Supplied entries |
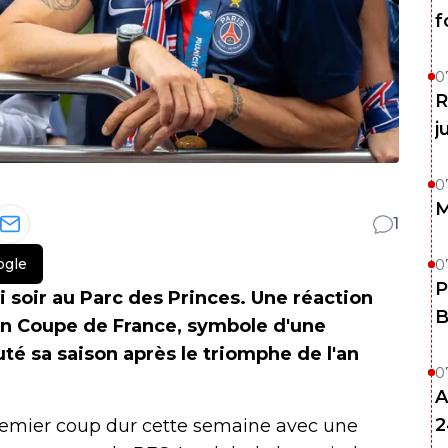
f
0
R
j
0
M
1
ogle
0
P
 soir au Parc des Princes. Une réaction
B
 en Coupe de France, symbole d'une
té sa saison après le triomphe de l'an
0
A
2
remier coup dur cette semaine avec une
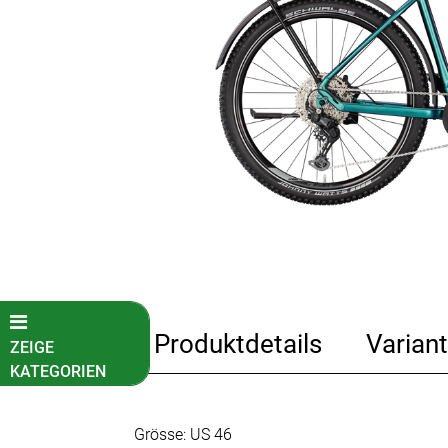
Produktdetails
Variant
ZEIGE
KATEGORIEN
Fahrradkatalog
Grösse: US 46
Kinder-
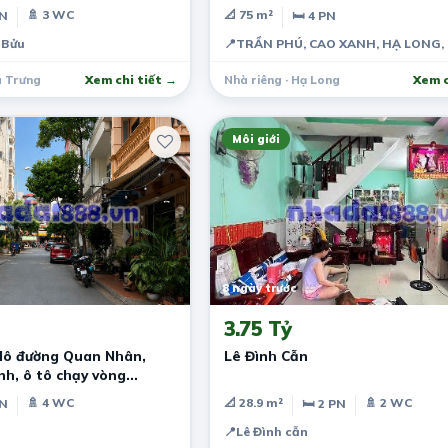
🚿 3 WC
📐 75 m²
PN
🛏 4 PN
 Bửu
📍
TRẦN PHÚ, CAO XANH, HẠ LONG
à Trưng
Xem chi tiết →
Nhà riêng · Hạ Long
Xem c
Môi giới
8 ngày trước
3.75 Tỷ
lô đường Quan Nhân,
Lê Đình Cẫn
nh, ô tô chạy vòng
ố
🚿 4 WC
📐 28.9 m²
🚿 2 WC
PN
🛏 2 PN
📍
Lê Đình cẫn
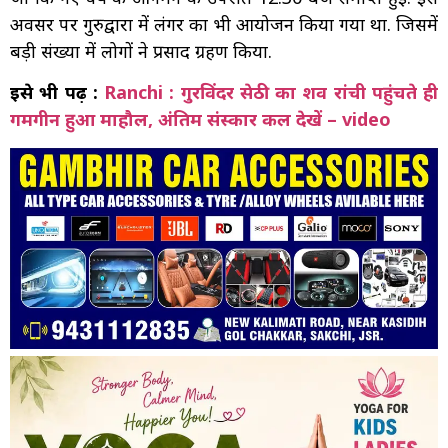
अवसर पर गुरुद्वारा में लंगर का भी आयोजन किया गया था. जिसमें
बड़ी संख्या में लोगों ने प्रसाद ग्रहण किया.
इसे भी पढ़ें :
Ranchi : गुरविंदर सेठी का शव रांची पहुंचते ही
गमगीन हुआ माहौल, अंतिम संस्कार कल देखें – video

What to do | With the images omitted, return the full material exactly.

Task solution |
f
0
R
j
0
M
1
ogle
0
P
 soir au Parc des Princes. Une réaction
B
 en Coupe de France, symbole d'une
té sa saison après le triomphe de l'an
0
A
2
remier coup dur cette semaine avec une
Produktdetails
Variant
ZEIGE
KATEGORIEN
Fahrradkatalog
Grösse: US 46
Kinder-
🚿 3 WC
📐 75 m²
PN
🛏 4 PN
 Bửu
📍
TRẦN PHÚ, CAO XANH, HẠ LONG
à Trưng
Xem chi tiết →
Nhà riêng · Hạ Long
Xem c
Môi giới
8 ngày trước
3.75 Tỷ
lô đường Quan Nhân,
Lê Đình Cẫn
nh, ô tô chạy vòng
ố
🚿 4 WC
📐 28.9 m²
🚿 2 WC
PN
🛏 2 PN
📍
Lê Đình cẫn
अवसर पर गुरुद्वारा में लंगर का भी आयोजन किया गया था. जिसमें
बड़ी संख्या में लोगों ने प्रसाद ग्रहण किया.
इसे भी पढ़ें :
Ranchi : गुरविंदर सेठी का शव रांची पहुंचते ही
गमगीन हुआ माहौल, अंतिम संस्कार कल देखें – video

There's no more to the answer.